## EXERCISE DIRECTIONS
Needed from the data below: every line from the one with "Erkunde Audible" up to and including the one with "23 Dec 2023", repeated exactly and with nothing else.

Saved entries
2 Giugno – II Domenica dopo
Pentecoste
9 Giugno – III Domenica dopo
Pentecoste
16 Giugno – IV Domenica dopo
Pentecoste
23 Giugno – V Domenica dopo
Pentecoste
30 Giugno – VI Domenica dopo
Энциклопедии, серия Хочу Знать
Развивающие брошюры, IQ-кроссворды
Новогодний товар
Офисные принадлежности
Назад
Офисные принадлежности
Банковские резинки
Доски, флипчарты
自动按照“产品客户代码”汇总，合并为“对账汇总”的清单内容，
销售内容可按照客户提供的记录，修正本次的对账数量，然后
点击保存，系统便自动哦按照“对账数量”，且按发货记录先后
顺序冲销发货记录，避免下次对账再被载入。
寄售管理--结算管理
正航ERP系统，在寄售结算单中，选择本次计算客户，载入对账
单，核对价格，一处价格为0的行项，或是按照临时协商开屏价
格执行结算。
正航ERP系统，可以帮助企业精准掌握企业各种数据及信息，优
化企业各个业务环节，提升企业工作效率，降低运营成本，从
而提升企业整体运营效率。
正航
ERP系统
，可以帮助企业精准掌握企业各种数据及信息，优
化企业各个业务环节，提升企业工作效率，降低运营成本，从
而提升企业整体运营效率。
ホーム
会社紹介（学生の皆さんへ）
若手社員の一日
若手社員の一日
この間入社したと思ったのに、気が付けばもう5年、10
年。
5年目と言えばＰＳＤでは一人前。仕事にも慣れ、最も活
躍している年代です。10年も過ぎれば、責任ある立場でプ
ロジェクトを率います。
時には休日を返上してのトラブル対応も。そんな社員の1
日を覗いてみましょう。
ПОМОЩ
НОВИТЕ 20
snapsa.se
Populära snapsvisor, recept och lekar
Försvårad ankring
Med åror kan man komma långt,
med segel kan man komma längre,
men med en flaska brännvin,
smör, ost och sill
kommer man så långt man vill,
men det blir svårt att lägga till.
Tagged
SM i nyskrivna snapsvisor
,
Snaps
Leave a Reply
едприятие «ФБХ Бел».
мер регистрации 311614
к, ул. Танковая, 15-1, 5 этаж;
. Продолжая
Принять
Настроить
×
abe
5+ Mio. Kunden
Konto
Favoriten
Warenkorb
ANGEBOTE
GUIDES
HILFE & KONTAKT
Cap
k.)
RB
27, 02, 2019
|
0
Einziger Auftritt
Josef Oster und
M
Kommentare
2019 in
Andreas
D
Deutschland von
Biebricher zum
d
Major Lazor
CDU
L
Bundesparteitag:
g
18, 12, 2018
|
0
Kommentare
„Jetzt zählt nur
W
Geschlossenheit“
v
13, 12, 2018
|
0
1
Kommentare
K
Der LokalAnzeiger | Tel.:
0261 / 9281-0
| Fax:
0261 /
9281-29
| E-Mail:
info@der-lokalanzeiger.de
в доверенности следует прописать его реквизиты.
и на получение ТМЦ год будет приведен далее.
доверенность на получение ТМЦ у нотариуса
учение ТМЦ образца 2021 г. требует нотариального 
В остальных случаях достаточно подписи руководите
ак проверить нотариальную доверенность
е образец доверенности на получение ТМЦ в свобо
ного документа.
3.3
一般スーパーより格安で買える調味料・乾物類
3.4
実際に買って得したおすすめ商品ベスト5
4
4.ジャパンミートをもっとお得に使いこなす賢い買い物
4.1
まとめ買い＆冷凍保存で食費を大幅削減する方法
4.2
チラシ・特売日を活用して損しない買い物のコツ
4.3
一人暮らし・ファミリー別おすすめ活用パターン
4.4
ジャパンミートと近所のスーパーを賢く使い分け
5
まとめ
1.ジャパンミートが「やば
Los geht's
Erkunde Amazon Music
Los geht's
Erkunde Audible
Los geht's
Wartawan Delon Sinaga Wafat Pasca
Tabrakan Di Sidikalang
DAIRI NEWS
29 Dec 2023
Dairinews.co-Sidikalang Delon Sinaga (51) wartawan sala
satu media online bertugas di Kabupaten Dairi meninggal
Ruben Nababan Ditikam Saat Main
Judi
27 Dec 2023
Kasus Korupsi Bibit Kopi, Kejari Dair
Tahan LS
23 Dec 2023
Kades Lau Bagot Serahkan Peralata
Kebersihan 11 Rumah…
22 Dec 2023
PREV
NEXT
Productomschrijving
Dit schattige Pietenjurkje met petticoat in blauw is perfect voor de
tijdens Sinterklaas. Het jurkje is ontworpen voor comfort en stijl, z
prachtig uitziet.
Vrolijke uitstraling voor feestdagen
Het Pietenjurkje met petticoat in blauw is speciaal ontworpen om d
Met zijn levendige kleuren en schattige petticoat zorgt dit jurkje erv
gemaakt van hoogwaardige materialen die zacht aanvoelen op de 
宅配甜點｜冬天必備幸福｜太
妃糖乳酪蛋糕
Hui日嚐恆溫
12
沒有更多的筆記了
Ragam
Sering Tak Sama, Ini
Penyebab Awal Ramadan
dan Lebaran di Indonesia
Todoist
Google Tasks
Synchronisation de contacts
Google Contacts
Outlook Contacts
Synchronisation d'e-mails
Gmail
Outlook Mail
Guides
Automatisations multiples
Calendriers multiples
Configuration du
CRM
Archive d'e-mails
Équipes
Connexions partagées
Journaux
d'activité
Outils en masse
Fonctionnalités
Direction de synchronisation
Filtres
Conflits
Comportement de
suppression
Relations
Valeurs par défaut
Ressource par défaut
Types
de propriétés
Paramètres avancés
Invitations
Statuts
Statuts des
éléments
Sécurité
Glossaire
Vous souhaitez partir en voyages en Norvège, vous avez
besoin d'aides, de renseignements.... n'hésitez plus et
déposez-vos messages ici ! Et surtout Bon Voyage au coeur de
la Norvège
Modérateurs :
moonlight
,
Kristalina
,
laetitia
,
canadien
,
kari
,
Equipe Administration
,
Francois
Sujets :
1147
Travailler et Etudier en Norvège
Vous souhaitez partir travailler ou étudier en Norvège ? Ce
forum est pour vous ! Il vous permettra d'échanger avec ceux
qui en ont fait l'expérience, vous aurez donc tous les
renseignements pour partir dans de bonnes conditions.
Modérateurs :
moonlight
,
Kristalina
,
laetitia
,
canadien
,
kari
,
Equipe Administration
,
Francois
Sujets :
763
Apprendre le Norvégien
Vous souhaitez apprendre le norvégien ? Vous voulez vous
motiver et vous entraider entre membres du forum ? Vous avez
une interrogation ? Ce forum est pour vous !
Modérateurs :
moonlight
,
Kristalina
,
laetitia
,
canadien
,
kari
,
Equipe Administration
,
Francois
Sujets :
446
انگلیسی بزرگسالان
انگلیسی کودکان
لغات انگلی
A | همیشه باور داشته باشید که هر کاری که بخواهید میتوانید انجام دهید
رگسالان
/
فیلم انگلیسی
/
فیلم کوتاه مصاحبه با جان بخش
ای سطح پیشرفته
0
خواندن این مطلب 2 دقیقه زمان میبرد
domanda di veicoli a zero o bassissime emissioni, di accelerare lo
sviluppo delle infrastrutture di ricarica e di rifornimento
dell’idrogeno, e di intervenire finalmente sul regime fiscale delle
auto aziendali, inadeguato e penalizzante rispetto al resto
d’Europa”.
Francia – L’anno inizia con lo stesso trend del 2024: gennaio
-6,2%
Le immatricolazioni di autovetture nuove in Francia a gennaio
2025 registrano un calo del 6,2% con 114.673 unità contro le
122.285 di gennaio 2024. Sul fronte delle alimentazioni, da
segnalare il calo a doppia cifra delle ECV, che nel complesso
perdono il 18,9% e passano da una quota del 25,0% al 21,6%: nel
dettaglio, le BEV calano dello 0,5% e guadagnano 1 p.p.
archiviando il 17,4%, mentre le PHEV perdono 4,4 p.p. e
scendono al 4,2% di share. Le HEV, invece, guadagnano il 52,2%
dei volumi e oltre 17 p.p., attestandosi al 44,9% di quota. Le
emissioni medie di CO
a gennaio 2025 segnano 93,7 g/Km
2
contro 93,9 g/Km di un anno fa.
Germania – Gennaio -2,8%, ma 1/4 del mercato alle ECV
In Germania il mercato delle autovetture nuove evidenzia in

## SOLUTION
Erkunde Audible
Los geht's
Wartawan Delon Sinaga Wafat Pasca
Tabrakan Di Sidikalang
DAIRI NEWS
29 Dec 2023
Dairinews.co-Sidikalang Delon Sinaga (51) wartawan sala
satu media online bertugas di Kabupaten Dairi meninggal
Ruben Nababan Ditikam Saat Main
Judi
27 Dec 2023
Kasus Korupsi Bibit Kopi, Kejari Dair
Tahan LS
23 Dec 2023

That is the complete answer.